# Friday, January 17, 2020

The C# string class provides a convenient method for replacing one string with another. The syntax is

string.Replace (<old string>, <new string>);

So the following code:

var oldName = "David";
var newName = "Mr. Giard";
var oldSentence = "My name is David";
var newSentence = oldSentence.Replace(oldName, newName);
  

stores the value "My name is Mr. Giard" in the variable newSentence.

It is simple and it works. But I recently discovered a limitation: Searching for the old string is always case-sensitive. If I want to do a case-insensitive search and replace instances of "David" or "david" or "DAVID" (or even "daVid"), the string.Replace method does not support this.

The following code:

var oldName = "DAVID"; 
var newName = "Mr. Giard"; 
var oldSentence = "My name is David"; 
var newSentence = oldSentence.Replace(oldName, newName);
  

Results in the value "My name is David" being assigned to newSentence. In other words, the Replace method did nothing.

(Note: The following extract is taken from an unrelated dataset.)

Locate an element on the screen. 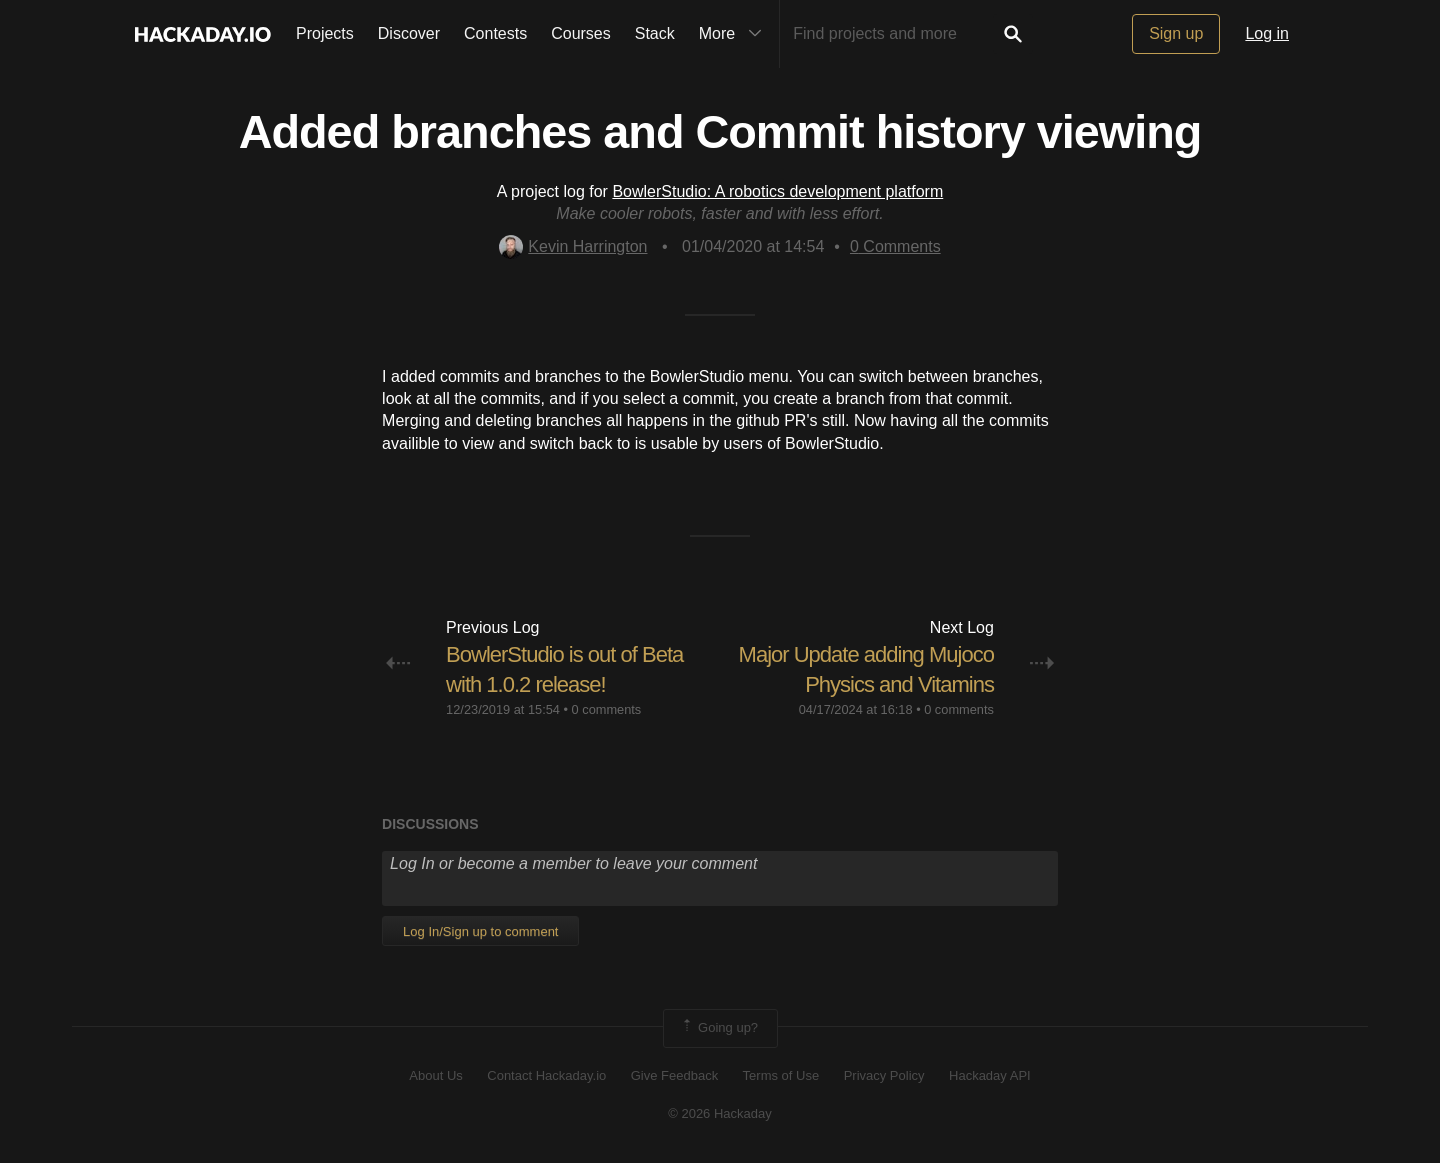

Fortunately, I can use the regular expression library to do this. The code is below:

var oldName = "DAVID"; 
var newName = "Mr. Giard"; 
var oldSentence = "My name is David"; 
var regex = new Regex(oldName, RegexOptions.IgnoreCase); 
var newSentence = regex.Replace(oldSentence, newName);
  

It is only one more line than using Replace and it allows for much more flexibility. And, as Regular Expressions go, this one is quite simple.